Recorded data
*** Block opens ***

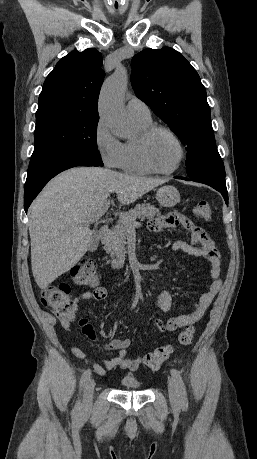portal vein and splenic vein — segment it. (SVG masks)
<instances>
[{
  "instance_id": "1",
  "label": "portal vein and splenic vein",
  "mask_w": 257,
  "mask_h": 459,
  "mask_svg": "<svg viewBox=\"0 0 257 459\" xmlns=\"http://www.w3.org/2000/svg\"><path fill=\"white\" fill-rule=\"evenodd\" d=\"M109 205H110V201L108 200L102 209H100L95 215L88 218L87 222L90 223V222H95L99 220V218L107 212ZM119 217L127 219L125 212H120ZM128 223L130 226H135L137 224L135 218L129 219Z\"/></svg>"
}]
</instances>
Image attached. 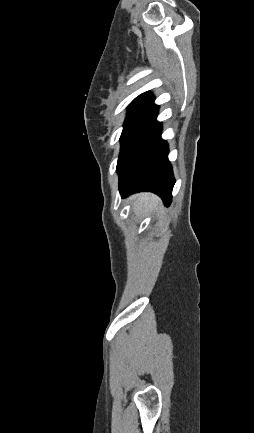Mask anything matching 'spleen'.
Here are the masks:
<instances>
[{
    "instance_id": "obj_1",
    "label": "spleen",
    "mask_w": 254,
    "mask_h": 433,
    "mask_svg": "<svg viewBox=\"0 0 254 433\" xmlns=\"http://www.w3.org/2000/svg\"><path fill=\"white\" fill-rule=\"evenodd\" d=\"M161 208L160 199L148 193H142L135 197L133 201V210L137 217L144 219Z\"/></svg>"
}]
</instances>
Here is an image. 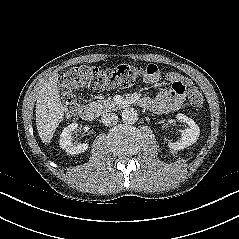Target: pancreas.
<instances>
[{"label": "pancreas", "mask_w": 239, "mask_h": 239, "mask_svg": "<svg viewBox=\"0 0 239 239\" xmlns=\"http://www.w3.org/2000/svg\"><path fill=\"white\" fill-rule=\"evenodd\" d=\"M90 105L94 107L98 112H107L114 110L117 104L111 98H108L91 102Z\"/></svg>", "instance_id": "1"}]
</instances>
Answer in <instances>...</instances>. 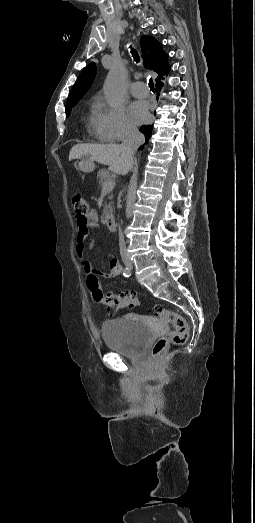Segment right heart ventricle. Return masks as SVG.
Masks as SVG:
<instances>
[{
    "mask_svg": "<svg viewBox=\"0 0 255 523\" xmlns=\"http://www.w3.org/2000/svg\"><path fill=\"white\" fill-rule=\"evenodd\" d=\"M88 132L97 142H109L114 137L110 129L107 110L101 105L94 104L88 120Z\"/></svg>",
    "mask_w": 255,
    "mask_h": 523,
    "instance_id": "1",
    "label": "right heart ventricle"
}]
</instances>
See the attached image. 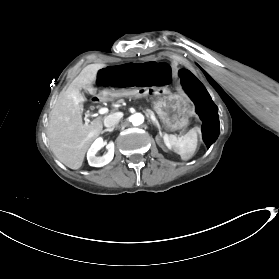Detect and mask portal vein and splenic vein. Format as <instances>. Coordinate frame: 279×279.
I'll use <instances>...</instances> for the list:
<instances>
[{
	"label": "portal vein and splenic vein",
	"instance_id": "1",
	"mask_svg": "<svg viewBox=\"0 0 279 279\" xmlns=\"http://www.w3.org/2000/svg\"><path fill=\"white\" fill-rule=\"evenodd\" d=\"M105 113H108V108L103 107L99 109V114H105Z\"/></svg>",
	"mask_w": 279,
	"mask_h": 279
}]
</instances>
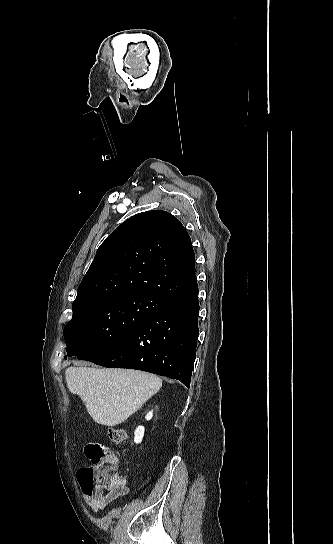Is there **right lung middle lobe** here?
Listing matches in <instances>:
<instances>
[{
	"label": "right lung middle lobe",
	"mask_w": 333,
	"mask_h": 544,
	"mask_svg": "<svg viewBox=\"0 0 333 544\" xmlns=\"http://www.w3.org/2000/svg\"><path fill=\"white\" fill-rule=\"evenodd\" d=\"M165 302L150 294L128 293L73 303L72 319L63 330L68 356L82 359L133 332Z\"/></svg>",
	"instance_id": "obj_1"
}]
</instances>
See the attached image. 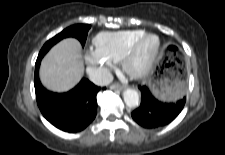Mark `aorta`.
<instances>
[{
	"label": "aorta",
	"instance_id": "aorta-1",
	"mask_svg": "<svg viewBox=\"0 0 225 155\" xmlns=\"http://www.w3.org/2000/svg\"><path fill=\"white\" fill-rule=\"evenodd\" d=\"M125 104L129 108H136L139 105L140 98L139 94L135 89L128 88L123 93Z\"/></svg>",
	"mask_w": 225,
	"mask_h": 155
}]
</instances>
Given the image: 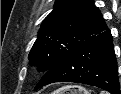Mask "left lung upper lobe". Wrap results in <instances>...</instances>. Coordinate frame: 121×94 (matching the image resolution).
Masks as SVG:
<instances>
[{"label": "left lung upper lobe", "instance_id": "5c2ea615", "mask_svg": "<svg viewBox=\"0 0 121 94\" xmlns=\"http://www.w3.org/2000/svg\"><path fill=\"white\" fill-rule=\"evenodd\" d=\"M107 29L93 0H57L42 22L30 54L38 71L50 70L76 48Z\"/></svg>", "mask_w": 121, "mask_h": 94}]
</instances>
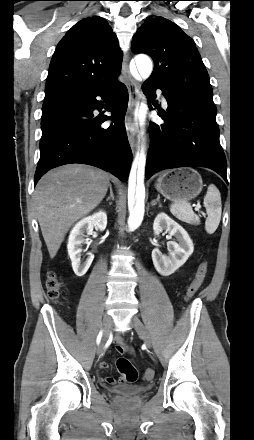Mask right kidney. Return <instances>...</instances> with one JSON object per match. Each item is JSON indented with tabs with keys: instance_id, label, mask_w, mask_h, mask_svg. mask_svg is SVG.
Here are the masks:
<instances>
[{
	"instance_id": "ca27d5eb",
	"label": "right kidney",
	"mask_w": 254,
	"mask_h": 440,
	"mask_svg": "<svg viewBox=\"0 0 254 440\" xmlns=\"http://www.w3.org/2000/svg\"><path fill=\"white\" fill-rule=\"evenodd\" d=\"M106 225L107 215L104 211H99L91 216L83 218L71 230L68 239L67 249L68 255L72 262L73 271L77 276H83L89 269L94 259V255L92 253H89L86 261H81V246L83 243L88 241V239H85V237H87L85 233L87 235H90L94 227H97L100 230H104Z\"/></svg>"
}]
</instances>
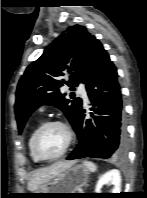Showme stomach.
<instances>
[{
    "label": "stomach",
    "instance_id": "0dacf381",
    "mask_svg": "<svg viewBox=\"0 0 147 198\" xmlns=\"http://www.w3.org/2000/svg\"><path fill=\"white\" fill-rule=\"evenodd\" d=\"M88 177L89 169L85 165H72L32 192L33 197L59 198L63 197V194L50 193H75L87 184Z\"/></svg>",
    "mask_w": 147,
    "mask_h": 198
}]
</instances>
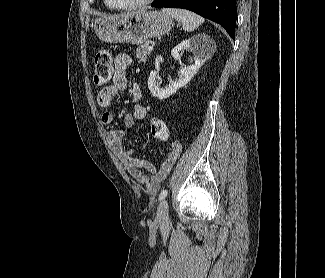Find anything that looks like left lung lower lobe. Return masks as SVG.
Here are the masks:
<instances>
[{
    "instance_id": "1",
    "label": "left lung lower lobe",
    "mask_w": 325,
    "mask_h": 278,
    "mask_svg": "<svg viewBox=\"0 0 325 278\" xmlns=\"http://www.w3.org/2000/svg\"><path fill=\"white\" fill-rule=\"evenodd\" d=\"M152 7L183 8L222 25L235 38L236 0H156Z\"/></svg>"
}]
</instances>
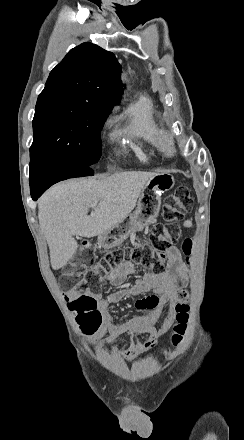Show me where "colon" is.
<instances>
[{
    "label": "colon",
    "mask_w": 244,
    "mask_h": 440,
    "mask_svg": "<svg viewBox=\"0 0 244 440\" xmlns=\"http://www.w3.org/2000/svg\"><path fill=\"white\" fill-rule=\"evenodd\" d=\"M192 198L190 192L180 188L174 196L165 200L162 208L163 221L158 223L150 235V243L145 246L115 249L106 254L100 261L96 260L95 247L90 241L83 245L81 260L84 262H65V275H59V284L69 294H78L69 306L70 313L78 319H100L101 311L95 310L98 300L92 294H98L102 287L103 272L131 260L134 264L142 265L155 272L164 271L165 259L169 247L178 241L181 231L180 222L190 212ZM183 254L189 258L193 252V241L186 239L182 245ZM95 266L97 271L91 270ZM82 271H87L83 277ZM91 293V294H90ZM189 292L183 290L178 293L177 301L173 306L176 324L171 336L170 345H166L161 355H149L151 363H159L168 354L171 347L179 345L187 331L190 319Z\"/></svg>",
    "instance_id": "colon-1"
}]
</instances>
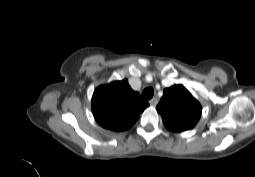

*** Block closes ***

» **To do**
Take the records above from the line with "Showme stomach." down to their last line and please copy those lines exactly, without the pictures.

» **Reply**
Showme stomach.
<instances>
[{
    "label": "stomach",
    "instance_id": "0dacf381",
    "mask_svg": "<svg viewBox=\"0 0 147 198\" xmlns=\"http://www.w3.org/2000/svg\"><path fill=\"white\" fill-rule=\"evenodd\" d=\"M88 177L89 169L85 165H72L32 192L33 197L59 198L63 197V194L50 193H75L87 184Z\"/></svg>",
    "mask_w": 147,
    "mask_h": 198
}]
</instances>
Find anything that looks like left lung lower lobe. Return masks as SVG.
Here are the masks:
<instances>
[{
    "instance_id": "1",
    "label": "left lung lower lobe",
    "mask_w": 325,
    "mask_h": 278,
    "mask_svg": "<svg viewBox=\"0 0 325 278\" xmlns=\"http://www.w3.org/2000/svg\"><path fill=\"white\" fill-rule=\"evenodd\" d=\"M152 7L183 8L222 25L235 38L236 0H156Z\"/></svg>"
}]
</instances>
Show me where "colon" is.
<instances>
[{
    "label": "colon",
    "mask_w": 244,
    "mask_h": 440,
    "mask_svg": "<svg viewBox=\"0 0 244 440\" xmlns=\"http://www.w3.org/2000/svg\"><path fill=\"white\" fill-rule=\"evenodd\" d=\"M192 198L190 192L180 188L174 196L165 200L162 208L163 221L158 223L150 235V243L145 246L115 249L106 254L100 261L96 260L95 247L90 241L83 245L81 260L84 262H65V275H59V284L69 294H78L69 306L70 313L78 319H100L101 311L95 310L98 300L92 294H98L102 287L103 272L131 260L134 264L142 265L155 272L164 271L165 259L169 247L178 241L181 231L180 222L190 212ZM183 254L189 258L193 252V241L186 239L182 245ZM95 266L97 271L91 270ZM82 271H87L83 277ZM91 293V294H90ZM189 292L183 290L178 293L177 301L173 306L176 324L171 336L170 345H166L161 355H149L151 363H159L168 354L171 347L179 345L187 331L190 319Z\"/></svg>",
    "instance_id": "colon-1"
}]
</instances>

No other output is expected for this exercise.